Dog Named SEX :-)
Everybody who has a dog calls him "Rover" or "Boy". I call mine "Sex". He's a great pal, but he has caused me a great deal of embarrassment. When I went to City Hall to renew his dog license, I told the clerk I would like a license for Sex. He said, "I'd like one too!" Then I said, "But this is a dog." He said he didn't care what she looked like. Then I said, "You don't understand, I've had Sex since I was 9 yrs. old." He winked and said, "You must have been quite a kid".
When I got married and went on my honeymoon, I took the dog with me. I told the motel clerk that I wanted a room for my wife and me and a special room for SEx. He said "You don't need a special room. As long as you pay your bill, we don't care what you do." "I said, Look, you don't seem to understand, Sex keeps me awake at night." The clerk said, "Funny--I have the same problem." One day I entered Sex in a contest, but before the competition began, the dog ran away. Another contestant asked me why I was just standing there, looking disappointed. I told him I had planned to have Sex in the contest. He told me I should have sold my own tickets. "But you don't understand," I said, "I had hoped to have Sex on TV." He said, "Now that cable is all over the place,it's no big deal anymore."

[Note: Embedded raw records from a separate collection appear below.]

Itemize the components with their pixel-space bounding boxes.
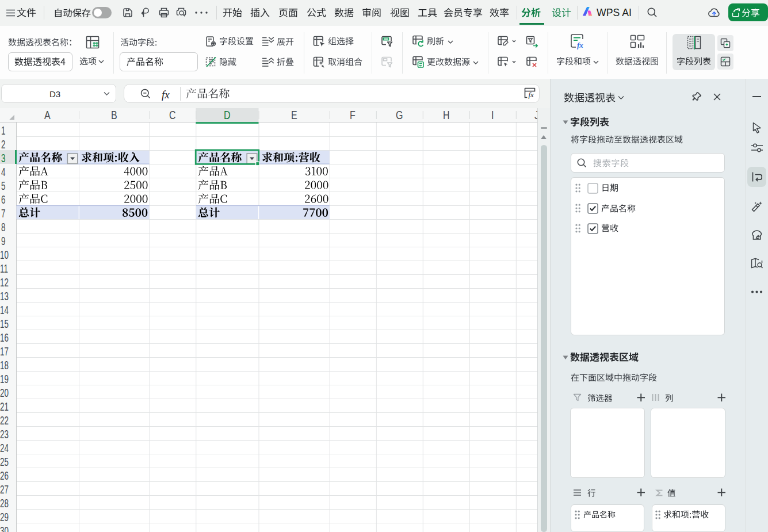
svg-text:fx: fx (529, 90, 534, 99)
svg-text:fx: fx (577, 41, 583, 49)
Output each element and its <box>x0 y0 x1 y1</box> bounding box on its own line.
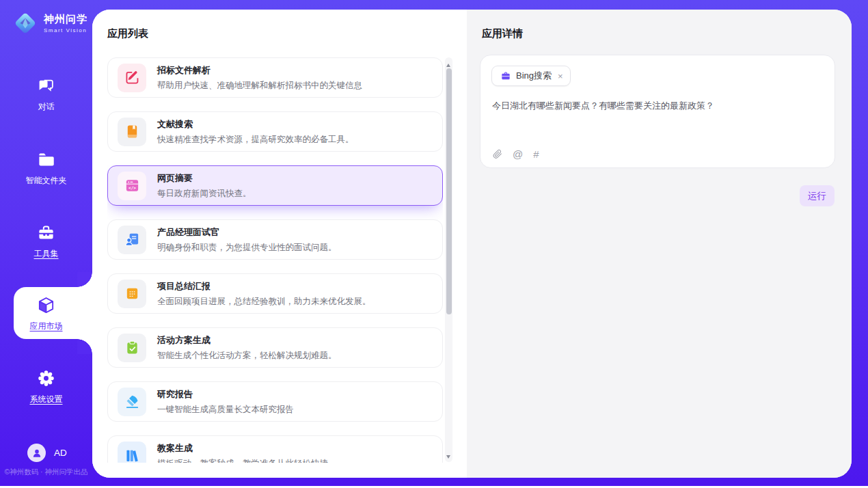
scrollbar-thumb[interactable] <box>446 68 452 314</box>
copyright-footer: ©神州数码 · 神州问学出品 <box>0 467 92 477</box>
sidebar-item-4[interactable]: 系统设置 <box>0 369 92 405</box>
app-card-description: 全面回顾项目进展，总结经验教训，助力未来优化发展。 <box>157 296 371 308</box>
app-card-title: 教案生成 <box>157 442 328 455</box>
prompt-input[interactable]: 今日湖北有哪些新闻要点？有哪些需要关注的最新政策？ <box>492 99 824 113</box>
app-detail-panel: 应用详情 Bing搜索 × 今日湖北有哪些新闻要点？有哪些需要关注的最新政策？ … <box>467 10 852 478</box>
app-card-description: 模板驱动，教案秒成，教学准备从此轻松快捷 <box>157 458 328 463</box>
sidebar-item-2[interactable]: 工具集 <box>0 223 92 260</box>
app-card[interactable]: 项目总结汇报 全面回顾项目进展，总结经验教训，助力未来优化发展。 <box>107 273 443 314</box>
sidebar-item-label: 对话 <box>0 101 92 113</box>
app-icon-tile <box>118 172 146 200</box>
sidebar: 神州问学 Smart Vision 对话 智能文件夹 工具集 应用市场 系统设置… <box>0 0 92 486</box>
main-content: 应用列表 招标文件解析 帮助用户快速、准确地理解和解析招标书中的关键信息 文献搜… <box>92 10 852 478</box>
clipboard-check-icon <box>124 340 140 355</box>
pen-icon <box>124 394 140 409</box>
books-icon <box>124 448 140 463</box>
sidebar-item-label: 智能文件夹 <box>0 175 92 187</box>
app-icon-tile <box>118 64 146 92</box>
prompt-toolbar: @ # <box>492 149 539 159</box>
app-card-description: 快速精准查找学术资源，提高研究效率的必备工具。 <box>157 134 354 146</box>
app-card[interactable]: 研究报告 一键智能生成高质量长文本研究报告 <box>107 381 443 422</box>
app-list-title: 应用列表 <box>107 27 148 40</box>
app-icon-tile <box>118 280 146 308</box>
note-icon <box>124 286 140 301</box>
app-card-title: 网页摘要 <box>157 172 252 185</box>
app-card-description: 智能生成个性化活动方案，轻松解决规划难题。 <box>157 350 337 362</box>
app-card[interactable]: 产品经理面试官 明确身份和职责，为您提供专业性的面试问题。 <box>107 219 443 260</box>
app-card-title: 项目总结汇报 <box>157 280 371 293</box>
app-card-description: 一键智能生成高质量长文本研究报告 <box>157 404 294 416</box>
user-name: AD <box>54 448 67 458</box>
tag-close-icon[interactable]: × <box>558 71 563 81</box>
webpage-icon <box>124 178 140 193</box>
app-card-description: 帮助用户快速、准确地理解和解析招标书中的关键信息 <box>157 80 362 92</box>
app-card[interactable]: 文献搜索 快速精准查找学术资源，提高研究效率的必备工具。 <box>107 111 443 152</box>
gear-icon <box>37 369 55 388</box>
app-card-title: 研究报告 <box>157 388 294 401</box>
sidebar-item-label: 系统设置 <box>0 394 92 405</box>
cube-icon <box>37 296 55 314</box>
scroll-up-arrow[interactable] <box>445 59 452 68</box>
scroll-down-arrow[interactable] <box>445 452 452 460</box>
user-account[interactable]: AD <box>27 444 67 462</box>
app-icon-tile <box>118 334 146 362</box>
tool-tag-bing-search[interactable]: Bing搜索 × <box>491 66 571 86</box>
app-card[interactable]: 网页摘要 每日政府新闻资讯快查。 <box>107 165 443 206</box>
sidebar-item-3[interactable]: 应用市场 <box>0 296 92 332</box>
hashtag-icon[interactable]: # <box>533 149 539 159</box>
app-card-title: 活动方案生成 <box>157 334 337 347</box>
sidebar-item-label: 工具集 <box>0 248 92 260</box>
prompt-card: Bing搜索 × 今日湖北有哪些新闻要点？有哪些需要关注的最新政策？ @ # <box>480 55 835 168</box>
sidebar-item-label: 应用市场 <box>0 321 92 332</box>
paperclip-icon[interactable] <box>492 149 502 159</box>
chat-icon <box>37 77 55 95</box>
user-icon <box>31 448 42 459</box>
app-detail-title: 应用详情 <box>482 27 523 40</box>
interviewer-icon <box>124 232 140 247</box>
app-card-title: 招标文件解析 <box>157 64 362 77</box>
tool-tag-label: Bing搜索 <box>516 70 552 82</box>
app-icon-tile <box>118 388 146 416</box>
app-card[interactable]: 教案生成 模板驱动，教案秒成，教学准备从此轻松快捷 <box>107 435 443 463</box>
app-list-panel: 应用列表 招标文件解析 帮助用户快速、准确地理解和解析招标书中的关键信息 文献搜… <box>92 10 467 478</box>
avatar <box>27 444 46 462</box>
app-list-scrollbar[interactable] <box>445 57 452 462</box>
mention-icon[interactable]: @ <box>513 149 523 159</box>
edit-doc-icon <box>124 70 140 85</box>
app-icon-tile <box>118 442 146 463</box>
app-card-description: 每日政府新闻资讯快查。 <box>157 188 252 200</box>
app-list: 招标文件解析 帮助用户快速、准确地理解和解析招标书中的关键信息 文献搜索 快速精… <box>107 57 443 463</box>
app-card[interactable]: 活动方案生成 智能生成个性化活动方案，轻松解决规划难题。 <box>107 327 443 368</box>
folder-icon <box>37 150 55 169</box>
app-icon-tile <box>118 226 146 254</box>
app-card-description: 明确身份和职责，为您提供专业性的面试问题。 <box>157 242 337 254</box>
sidebar-item-1[interactable]: 智能文件夹 <box>0 150 92 187</box>
book-icon <box>124 124 140 139</box>
app-card-title: 产品经理面试官 <box>157 226 337 239</box>
app-card-title: 文献搜索 <box>157 118 354 131</box>
run-button[interactable]: 运行 <box>800 185 835 206</box>
app-icon-tile <box>118 118 146 146</box>
app-window: 神州问学 Smart Vision 对话 智能文件夹 工具集 应用市场 系统设置… <box>0 0 868 486</box>
toolbox-icon <box>37 223 55 242</box>
briefcase-icon <box>500 70 511 81</box>
sidebar-nav: 对话 智能文件夹 工具集 应用市场 系统设置 <box>0 0 92 486</box>
app-card[interactable]: 招标文件解析 帮助用户快速、准确地理解和解析招标书中的关键信息 <box>107 57 443 98</box>
sidebar-item-0[interactable]: 对话 <box>0 77 92 113</box>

When my wife and I seperated, we went to court to fight for custody of the dog. I said, "Your honor, I had Sex before I was married." The judge said, "This courtroom isn't a confessional. Stick to the case, please." Then I told him that after I was married, Sex left me. He said that's not unusual. It happens to a lot of people. Last night, Sex ran off again. I spent hours looking around town for him. A cop came over and asked, "What are you doing in this alley at 4 o'clock in the morning?" I told him that I was looking for SEX. My court case comes up Friday.